Ștefan Constantin
- Born: 25 June 1959 (age 66)
- Height: 1.96 m (6 ft 5 in)
- Weight: 102 kg (225 lb; 16 st 1 lb)
- Notable relative: Laurențiu Constantin (brother)

Rugby union career
- Position: Lock

Senior career
- Years: Team / Apps / (Points)
- 1978-1991: RCJ Farul Constanța
- 1991-1994: USA Limoges

International career
- Years: Team / Apps / (Points)
- 1980-1987: Romania / 16 / (0)

= Ștefan Constantin =

Romania international rugby union player

Ștefan Constantin (born 25 June 1959 in Constanța) is a former Romanian rugby union player.
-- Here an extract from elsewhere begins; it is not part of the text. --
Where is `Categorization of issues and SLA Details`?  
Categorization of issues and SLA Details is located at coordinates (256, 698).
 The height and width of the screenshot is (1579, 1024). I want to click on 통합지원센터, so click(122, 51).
He played as lock.

==Career==
Grown in the RCJ Farul Constanța youth team, along with his older brother Laurențiu he formed a lock combination that was the backbone of the club and of the Romania national team throughout the decade, winning the national title with Farul in 1986.

His international debut was on 1980, during the FIRA Trophy in Constanța, during a 41–11 victory against Morocco and he was also called up for the Romania squad at the 1987 Rugby World Cup, where he played the last of his 18 international matches.

After his stint in Romania, he accepted Gheorghe Dumitru's proposal to play for USA Limoges, where Constantin played in the early 1990s.

Remaining in France, Constantin also was the talent scout for Limoges.